Page-level text extractions
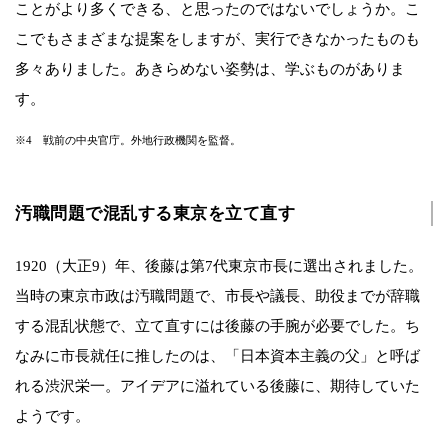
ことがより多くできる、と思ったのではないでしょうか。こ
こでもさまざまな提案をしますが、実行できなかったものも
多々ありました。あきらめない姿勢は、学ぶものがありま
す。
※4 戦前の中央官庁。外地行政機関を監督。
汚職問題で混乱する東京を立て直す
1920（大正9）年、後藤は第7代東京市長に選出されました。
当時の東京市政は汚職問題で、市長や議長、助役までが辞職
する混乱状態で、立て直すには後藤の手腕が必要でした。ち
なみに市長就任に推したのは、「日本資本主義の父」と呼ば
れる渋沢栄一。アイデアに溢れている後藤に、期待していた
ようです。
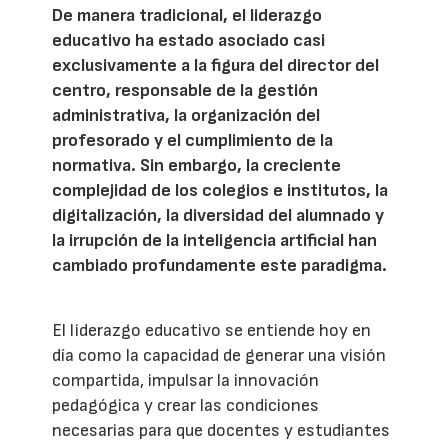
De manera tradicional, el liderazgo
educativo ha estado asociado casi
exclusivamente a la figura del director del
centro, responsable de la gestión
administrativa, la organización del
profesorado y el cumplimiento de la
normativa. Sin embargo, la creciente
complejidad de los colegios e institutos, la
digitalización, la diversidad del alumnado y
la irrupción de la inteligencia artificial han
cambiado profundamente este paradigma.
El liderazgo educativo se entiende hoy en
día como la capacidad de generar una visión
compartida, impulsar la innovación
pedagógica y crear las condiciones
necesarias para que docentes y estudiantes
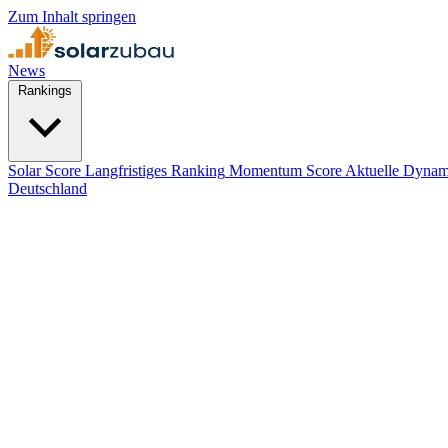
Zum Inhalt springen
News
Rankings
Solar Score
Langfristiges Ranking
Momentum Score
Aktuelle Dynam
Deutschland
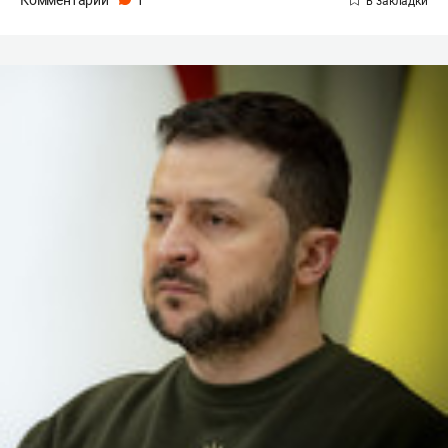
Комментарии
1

What the task asks
From the first line to the last, write out the data exactly, omitting any pictures.

Exercise answer
ことがより多くできる、と思ったのではないでしょうか。こ
こでもさまざまな提案をしますが、実行できなかったものも
多々ありました。あきらめない姿勢は、学ぶものがありま
す。
※4 戦前の中央官庁。外地行政機関を監督。
汚職問題で混乱する東京を立て直す
1920（大正9）年、後藤は第7代東京市長に選出されました。
当時の東京市政は汚職問題で、市長や議長、助役までが辞職
する混乱状態で、立て直すには後藤の手腕が必要でした。ち
なみに市長就任に推したのは、「日本資本主義の父」と呼ば
れる渋沢栄一。アイデアに溢れている後藤に、期待していた
ようです。
De manera tradicional, el liderazgo
educativo ha estado asociado casi
exclusivamente a la figura del director del
centro, responsable de la gestión
administrativa, la organización del
profesorado y el cumplimiento de la
normativa. Sin embargo, la creciente
complejidad de los colegios e institutos, la
digitalización, la diversidad del alumnado y
la irrupción de la inteligencia artificial han
cambiado profundamente este paradigma.
El liderazgo educativo se entiende hoy en
día como la capacidad de generar una visión
compartida, impulsar la innovación
pedagógica y crear las condiciones
necesarias para que docentes y estudiantes
Zum Inhalt springen
News
Rankings
Solar Score
Langfristiges Ranking
Momentum Score
Aktuelle Dynam
Deutschland
Комментарии
1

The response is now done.